L’inquiétude est suscitée par le coût du déménagement et l’évolution des affaires par la suite

Les premiers hangars de l’aéroport de Benslimane, leur nouveau point de chute, seront livrés en juillet prochain.

Un malaise règne à l’aéroport d’Anfa. C’est que, depuis l’annonce de la fermeture du site, les entreprises qui y sont installées sont dans l’incertitude quant aux modalités de leur transfert. Elles sont tiraillées entre les inquiétudes sur leur devenir et leur désir de ne pas entrer en conflit avec les différentes autorités concernées par cette opération. C’est la raison pour laquelle les patrons interrogés par nos soins acceptent volontiers de parler du projet, mais toujours sous le sceau de l’anonymat. Evidemment, ces entreprises ne seront pas livrées à elles-mêmes. On leur a bien proposé de choisir entre l’aéroport de Tit Mellil ou celui de Benslimane, construit par les Américains dans les années 40, et dont la piste vient d’être remise en état par l’ONDA (Office national des aéroports du Maroc). Mais, à écouter leurs dirigeants, le problème reste entier et se décline en plusieurs points dont les plus importants sont la charge du déménagement, le loyer des hangars et l’évolution de leurs activités une fois qu’ils seront relogés dans des aéroports qui n’offrent pas autant de facilités que l’aéroport d’Anfa, situé à une quinzaine de minutes du centre-ville et des grands hôtels.

Un des opérateurs explique que leur activité est très capitalistique dans la mesure où le petit avion coûte entre 1 et 2 MDH, un simulateur, incontournable dans la formation des pilotes, revient à 4 ou 5 MDH, hors installation et formation du personnel. Tout cela rend ces entreprises très fragiles et une opération, aussi lourde qu’un déménagement, peut avoir des conséquences désastreuses sur leur équilibre financier.

Les opérateurs redoutent la montée des charges
Dès à présent, certains parlent de conséquences négatives très nettes sur les chiffres d’affaires. En effet, se plaignent-ils, l’essentiel de leurs activités est lié soit à l’entretien, soit à la formation et, souvent, c’est une affaire de contrats sur plusieurs mois. «Comment voulez-vous que je signe des contrats m’engageant sur des périodes longues alors que je ne sais pas ce qui va se passer dans deux semaines, car on peut fermer cet aéroport par une décision administrative en moins de temps qu’il ne faut pour le dire», résume un de nos interlocuteurs.

Le prix des nouveaux loyers suscite le commentaire d’un autre entrepreneur installé sur les lieux depuis les années 1960 : «Pour les 6 000 m2 que j’occupe, je paie près de 90 000 DH, et, à en croire les informations qui me parviennent, le loyer que j’aurais à régler pour 1 000 m2 à l’aéroport de Benslimane, devrait atteindre pas moins de 240 000 DH. C’est hors de prix».

Le loyer des hangars de Benslimane sera de 200 DH/m2 par an
Pourtant, en en croire Abdelhanin Benallou, DG de l’ONDA, les choses sont tout à fait claires. Il assure que l’office est «là pour accompagner ces industriels et reste à leur écoute. D’ailleurs, nous avons signé des conventions de transfert avec certains d’entre eux. Et puis, quels que soient les développements, ce ne sont pas leurs hangars qui vont être fermés mais uniquement la piste», explique-t-il… En attendant l’aménagement sur le site.

Pour la location, le patron de l’ONDA est catégorique : «Les prix seront inférieurs à ceux du marché et nous proposons 200 DH à l’année pour chaque mètre carré construit et livré selon les standards les plus modernes. Les loyers vont subir fatalement des augmentations qui me semblent acceptables, mais rappelons-nous qu’ils n’ont jamais été actualisés depuis des lustres».

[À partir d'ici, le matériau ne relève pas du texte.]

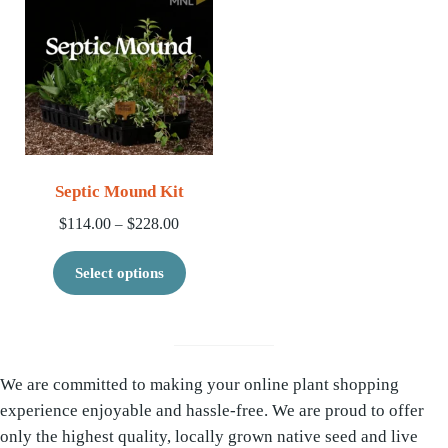
Septic Mound Kit
Price range: $114.00 through $228.00
$
114.00
$
228.00
–
This product has multiple variants. 
Select options
We are committed to making your online plant shopping
experience enjoyable and hassle-free. We are proud to offer
only the highest quality, locally grown native seed and live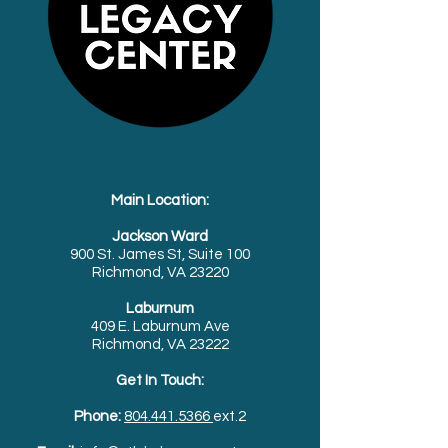
Main Location:
Jackson Ward
900 St. James St, Suite 100
Richmond, VA 23220
Laburnum
409 E. Laburnum Ave
Richmond, VA 23222
Get In Touch:
Phone:
804.441.5366
ext.2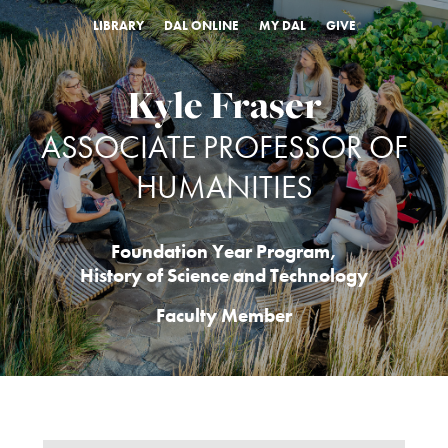
LIBRARY
DAL ONLINE
MY DAL
GIVE
Kyle Fraser
ASSOCIATE PROFESSOR OF
HUMANITIES
Foundation Year Program
,
History of Science and Technology
Faculty Member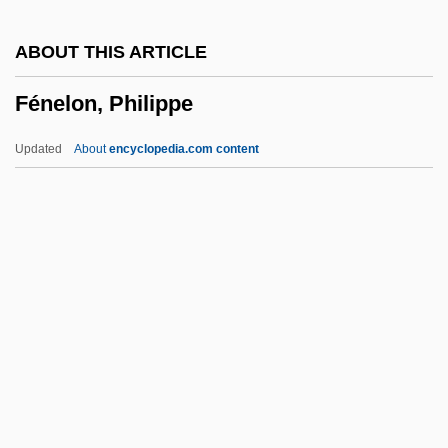
Fender's Blue Butterfly
ABOUT THIS ARTICLE
Fendelman, Helaine (Woll) 1942-
Fénelon, Philippe
Fend
Fencing And Fencing Laws
Updated
About
encyclopedia.com content
Fencibles
Fences
Fencer
Fence Diagram
Fénelon, Philippe
Fenestella
Fenestra
Fenestral Fabric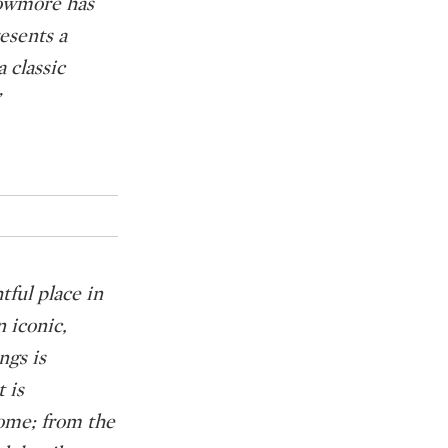
Bowmore has
esents a
a classic
tful place in
n iconic,
ngs is
 is
home; from the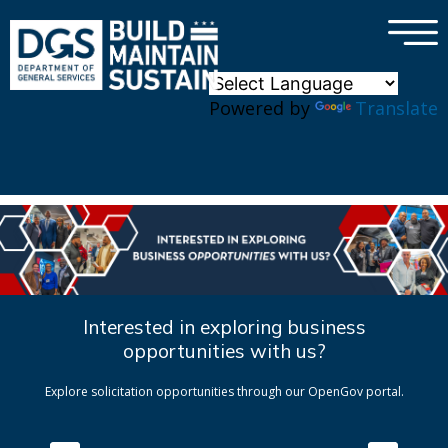
×
Skip to main content
Powered by
Translate
Interested in exploring business
opportunities with us?
Explore solicitation opportunities through our OpenGov portal.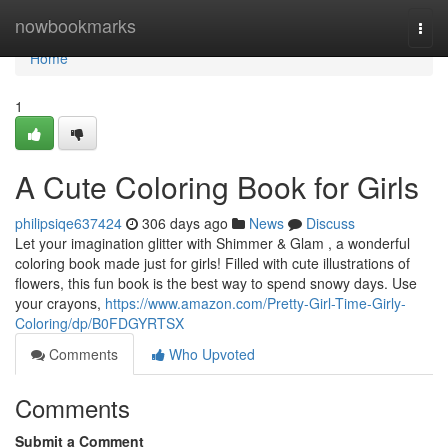
Home
nowbookmarks
Togg
navi
Home
1
A Cute Coloring Book for Girls
philipsiqe637424
306 days ago
News
Discuss
Let your imagination glitter with Shimmer & Glam , a wonderful
coloring book made just for girls! Filled with cute illustrations of
flowers, this fun book is the best way to spend snowy days. Use
your crayons,
https://www.amazon.com/Pretty-Girl-Time-Girly-
Coloring/dp/B0FDGYRTSX
Comments
Who Upvoted
Comments
Submit a Comment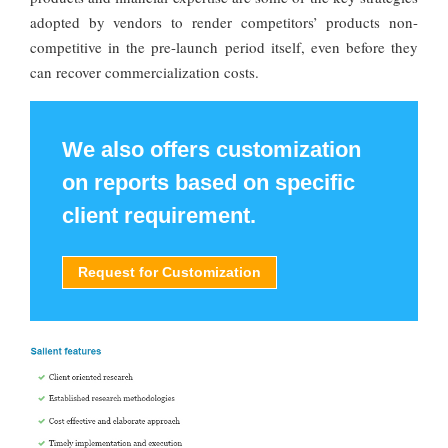
adopted by vendors to render competitors’ products non-
competitive in the pre-launch period itself, even before they
can recover commercialization costs.
We also offers customization
on reports based on specific
client requirement.
Request for Customization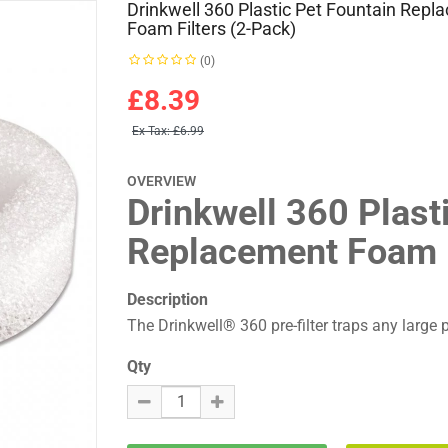
Drinkwell 360 Plastic Pet Fountain Rep
Foam Filters (2-Pack)
(0)
£8.39
Ex Tax:
£6.99
OVERVIEW
Drinkwell 360 Plast
Replacement Foam F
Description
The Drinkwell® 360 pre-filter traps any large par
Qty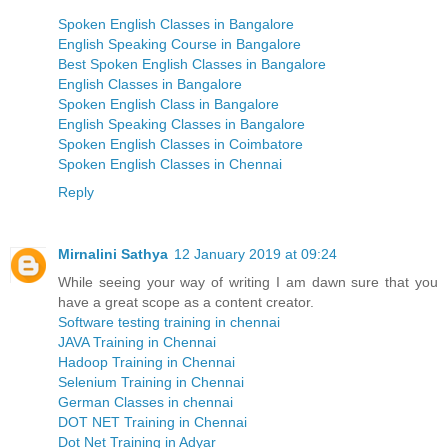
Spoken English Classes in Bangalore
English Speaking Course in Bangalore
Best Spoken English Classes in Bangalore
English Classes in Bangalore
Spoken English Class in Bangalore
English Speaking Classes in Bangalore
Spoken English Classes in Coimbatore
Spoken English Classes in Chennai
Reply
Mirnalini Sathya
12 January 2019 at 09:24
While seeing your way of writing I am dawn sure that you
have a great scope as a content creator.
Software testing training in chennai
JAVA Training in Chennai
Hadoop Training in Chennai
Selenium Training in Chennai
German Classes in chennai
DOT NET Training in Chennai
Dot Net Training in Adyar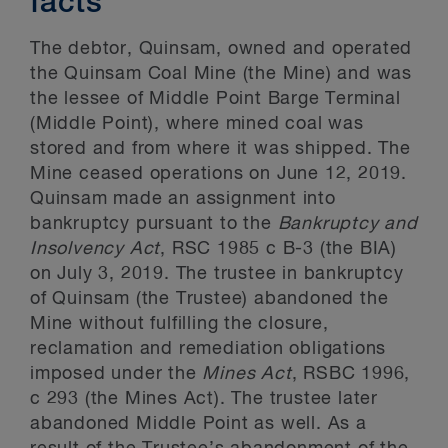
facts
The debtor, Quinsam, owned and operated
the Quinsam Coal Mine (the Mine) and was
the lessee of Middle Point Barge Terminal
(Middle Point), where mined coal was
stored and from where it was shipped. The
Mine ceased operations on June 12, 2019.
Quinsam made an assignment into
bankruptcy pursuant to the
Bankruptcy and
Insolvency Act
, RSC 1985 c B-3 (the BIA)
on July 3, 2019. The trustee in bankruptcy
of Quinsam (the Trustee) abandoned the
Mine without fulfilling the closure,
reclamation and remediation obligations
imposed under the
Mines Act
, RSBC 1996,
c 293 (the Mines Act). The trustee later
abandoned Middle Point as well. As a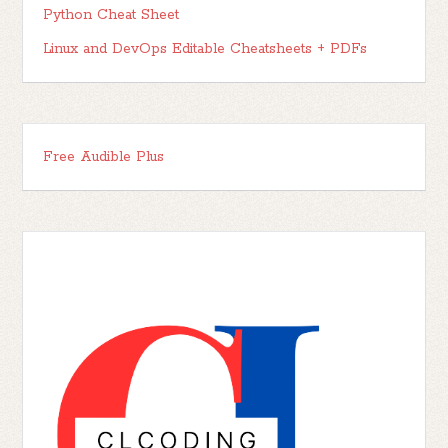
Python Cheat Sheet
Linux and DevOps Editable Cheatsheets + PDFs
Free Audible Plus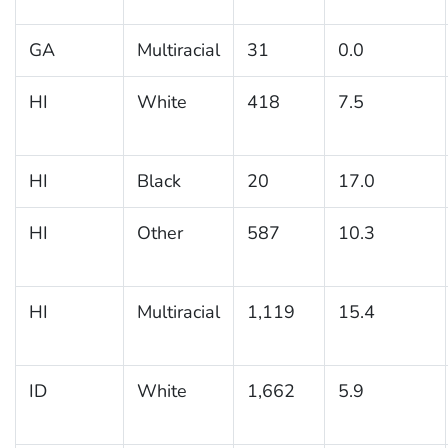
GA
Multiracial
31
0.0
HI
White
418
7.5
HI
Black
20
17.0
HI
Other
587
10.3
HI
Multiracial
1,119
15.4
ID
White
1,662
5.9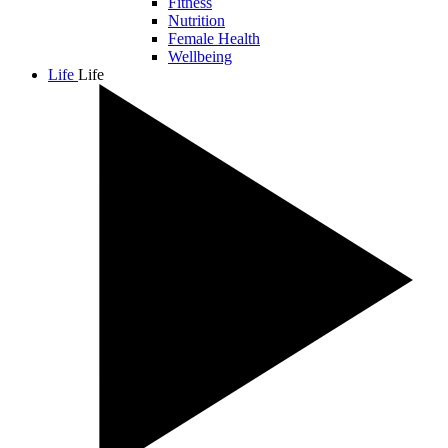
Fitness
Nutrition
Female Health
Wellbeing
Life
Life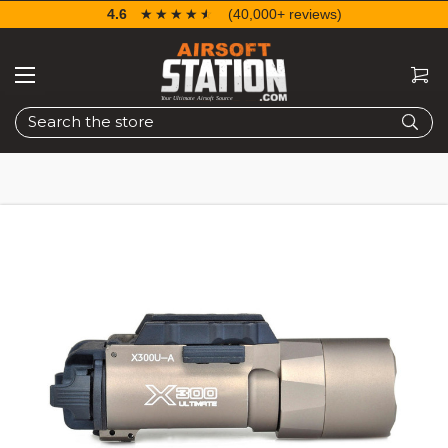
4.6
☆☆☆☆☆
★★★★★
(40,000+ reviews)
Search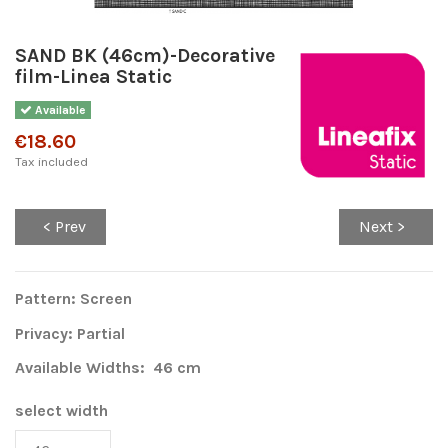
SAND BK (46cm)-Decorative
film-Linea Static
Available
€18.60
Tax included
< Prev
Next >
Pattern: Screen
Privacy: Partial
Available Widths: 46 cm
select width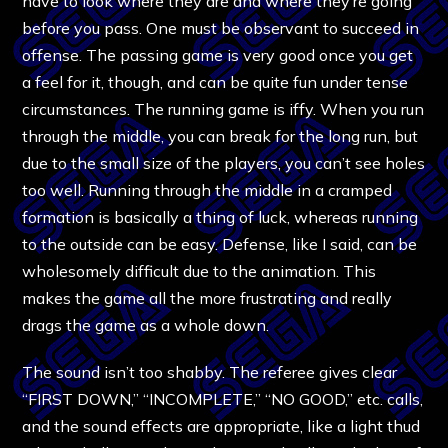
have to look where they are and where they’re going
before you pass. One must be observant to succeed in
offense. The passing game is very good once you get
a feel for it, though, and can be quite fun under tense
circumstances. The running game is iffy. When you run
through the middle, you can break for the long run, but
due to the small size of the players, you can’t see holes
too well. Running through the middle in a cramped
formation is basically a thing of luck, whereas running
to the outside can be easy. Defense, like I said, can be
wholesomely difficult due to the animation. This
makes the game all the more frustrating and really
drags the game as a whole down.
The sound isn’t too shabby. The referee gives clear
“FIRST DOWN,” “INCOMPLETE,” “NO GOOD,” etc. calls,
and the sound effects are appropriate, like a light thud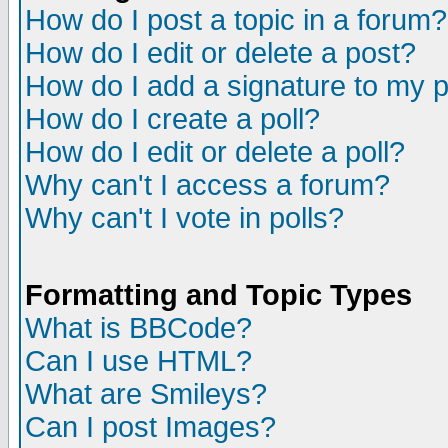
How do I post a topic in a forum?
How do I edit or delete a post?
How do I add a signature to my 
How do I create a poll?
How do I edit or delete a poll?
Why can't I access a forum?
Why can't I vote in polls?
Formatting and Topic Types
What is BBCode?
Can I use HTML?
What are Smileys?
Can I post Images?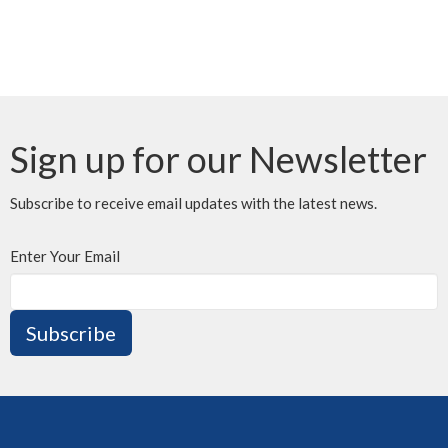
Sign up for our Newsletter
Subscribe to receive email updates with the latest news.
Enter Your Email
Subscribe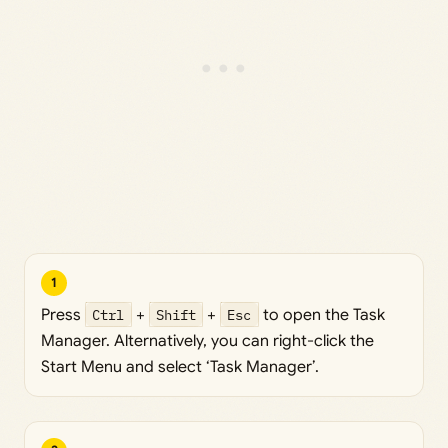
1
Press
Ctrl
+
Shift
+
Esc
to open the Task
Manager. Alternatively, you can right-click the
Start Menu and select ‘Task Manager’.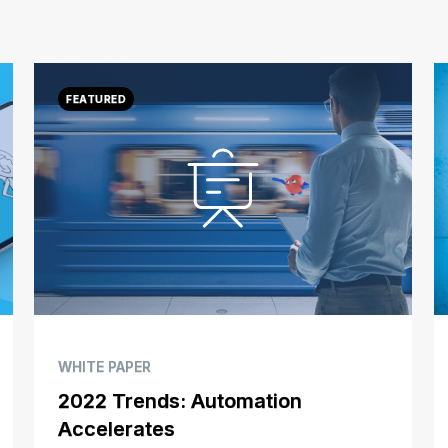
WHITE PAPER
2022 Trends: Automation
Accelerates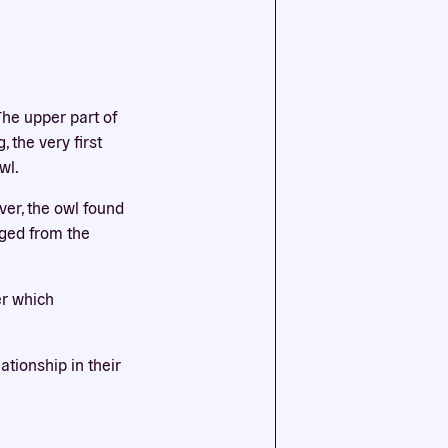
ssential
agree to
The upper part of
 the very first
wl.
ver, the owl found
rged from the
er which
tionship in their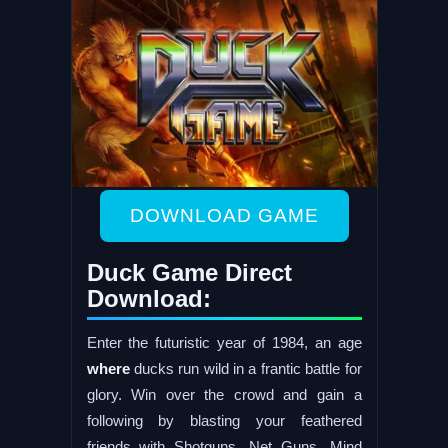
DOWNLOAD GAME
Duck Game Direct
Download:
Enter the futuristic year of 1984, an age
where
ducks run wild in a frantic battle for
glory. Win over the crowd and gain a
following by blasting your feathered
friends with Shotguns, Net Guns, Mind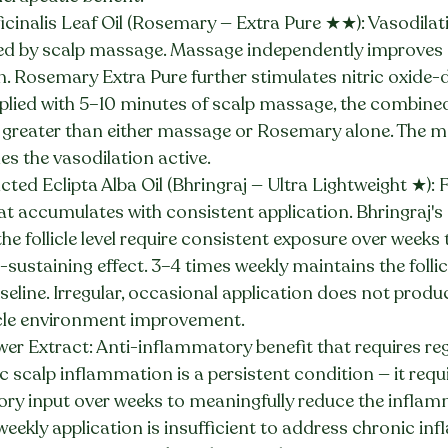
cinalis Leaf Oil (Rosemary — Extra Pure ★★): Vasodilati
ed by scalp massage. Massage independently improves 
. Rosemary Extra Pure further stimulates nitric oxide-d
pplied with 5–10 minutes of scalp massage, the combined
greater than either massage or Rosemary alone. The m
es the vasodilation active.
ed Eclipta Alba Oil (Bhringraj — Ultra Lightweight ★): Fo
t accumulates with consistent application. Bhringraj's 
e follicle level require consistent exposure over weeks
n-sustaining effect. 3–4 times weekly maintains the follic
eline. Irregular, occasional application does not produ
icle environment improvement.
r Extract: Anti-inflammatory benefit that requires reg
 scalp inflammation is a persistent condition — it requ
ry input over weeks to meaningfully reduce the inflam
eekly application is insufficient to address chronic in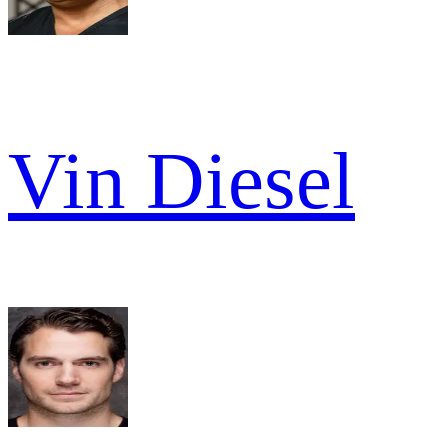
Vin Diesel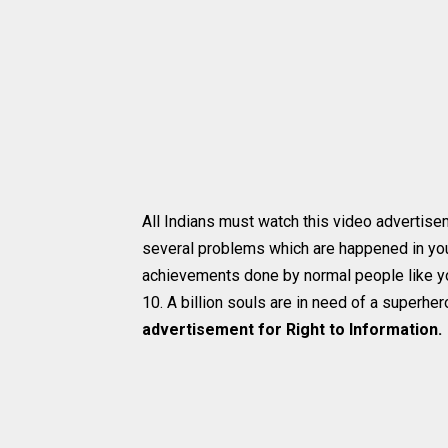
All Indians must watch this video advertise
several problems which are happened in you
achievements done by normal people like you
10. A billion souls are in need of a superher
advertisement for Right to Information.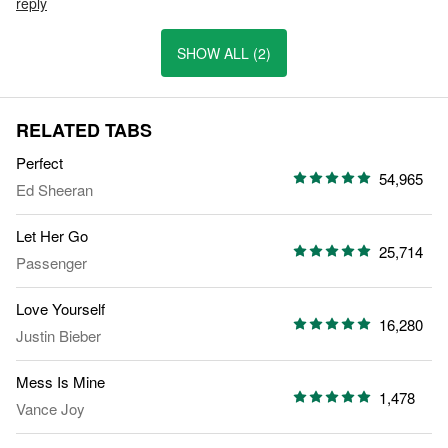
reply
SHOW ALL (2)
RELATED TABS
Perfect
54,965
Ed Sheeran
Let Her Go
25,714
Passenger
Love Yourself
16,280
Justin Bieber
Mess Is Mine
1,478
Vance Joy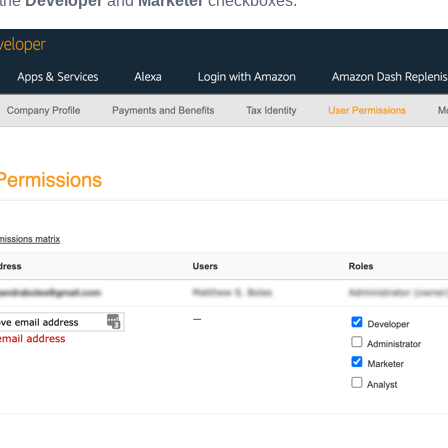
the
Developer
and
Marketer
checkboxes.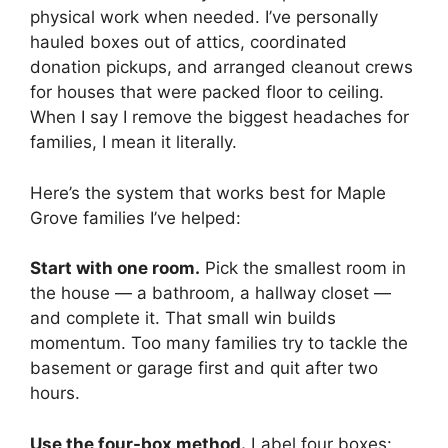
physical work when needed. I’ve personally
hauled boxes out of attics, coordinated
donation pickups, and arranged cleanout crews
for houses that were packed floor to ceiling.
When I say I remove the biggest headaches for
families, I mean it literally.
Here’s the system that works best for Maple
Grove families I’ve helped:
Start with one room.
Pick the smallest room in
the house — a bathroom, a hallway closet —
MxChat
AI Agent
and complete it. That small win builds
momentum. Too many families try to tackle the
Hello! How can I assist you today?
basement or garage first and quit after two
hours.
Use the four-box method.
Label four boxes: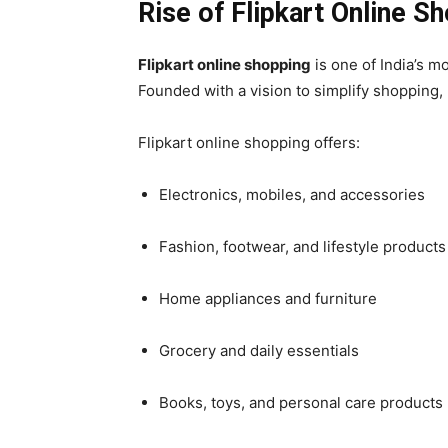
Rise of Flipkart Online S
Flipkart online shopping
is one of India’s 
Founded with a vision to simplify shopping
Flipkart online shopping offers:
Electronics, mobiles, and accessories
Fashion, footwear, and lifestyle products
Home appliances and furniture
Grocery and daily essentials
Books, toys, and personal care products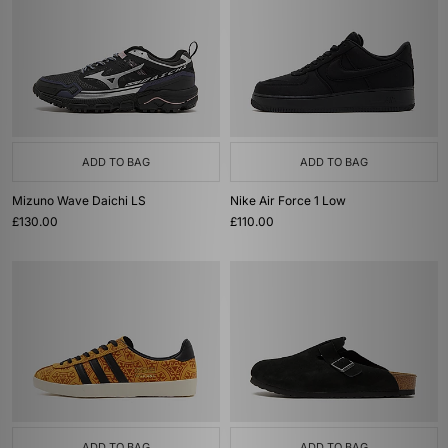
ADD TO BAG
ADD TO BAG
Mizuno Wave Daichi LS
Nike Air Force 1 Low
£130.00
£110.00
ADD TO BAG
ADD TO BAG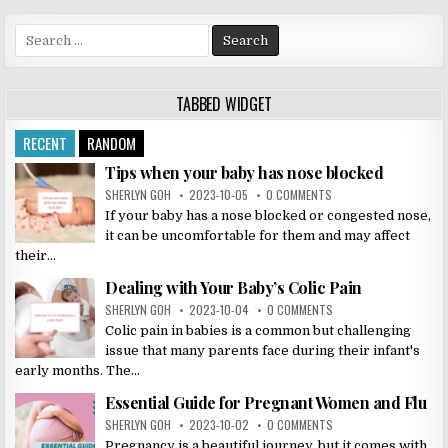
Search
for:
TABBED WIDGET
RECENT
RANDOM
Tips when your baby has nose blocked
SHERLYN GOH
2023-10-05
0 COMMENTS
If your baby has a nose blocked or congested nose,
it can be uncomfortable for them and may affect
their...
Dealing with Your Baby’s Colic Pain
SHERLYN GOH
2023-10-04
0 COMMENTS
Colic pain in babies is a common but challenging
issue that many parents face during their infant's
early months. The...
Essential Guide for Pregnant Women and Flu
SHERLYN GOH
2023-10-02
0 COMMENTS
Pregnancy is a beautiful journey, but it comes with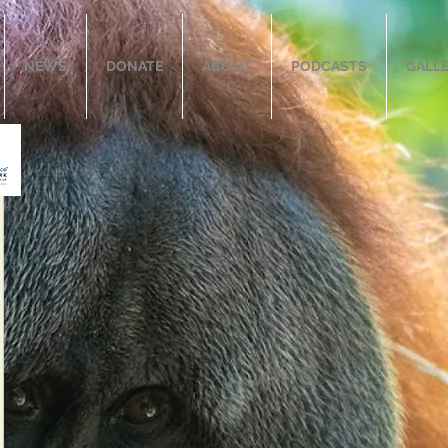
NEWS
DONATE
ABOUT
PODCASTS
GALL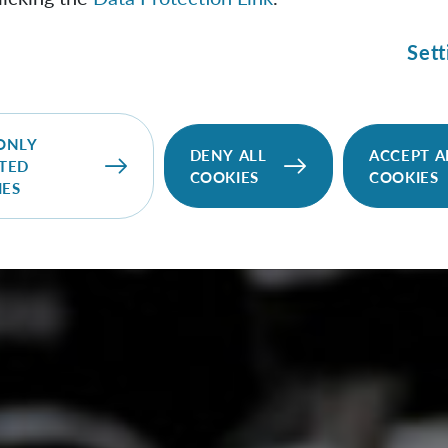
Sett
ONLY
DENY ALL
ACCEPT A
TED
COOKIES
COOKIES
IES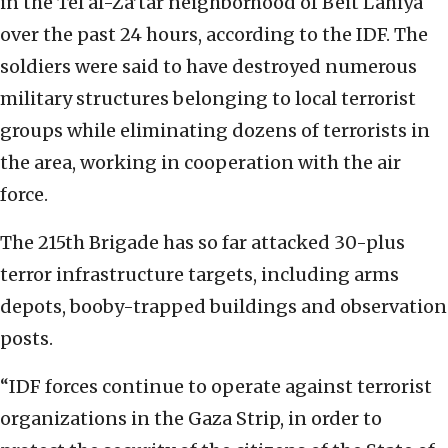
in the Tel al-Za’tar neighborhood of Beit Lahiya
over the past 24 hours, according to the IDF. The
soldiers were said to have destroyed numerous
military structures belonging to local terrorist
groups while eliminating dozens of terrorists in
the area, working in cooperation with the air
force.
The 215th Brigade has so far attacked 30-plus
terror infrastructure targets, including arms
depots, booby-trapped buildings and observation
posts.
“IDF forces continue to operate against terrorist
organizations in the Gaza Strip, in order to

Par ailleurs, les premiers locaux à l’aéroport de Benslimane, explique Abdelhanin Benallou, seront livrés dès juillet prochain.
Alors, que va-t-il se passer d’ici là ? Apparemment rien parce que le ministère des Transports a tout simplement décidé de surseoir à la décision de fermer l’aéroport d’Anfa alors que l’arrêté était déjà prêt. Reste que la machine est bien en route.

Le ministère des Transports a décidé de reporter la fermeture de l’aéroport d’Anfa de quelques mois.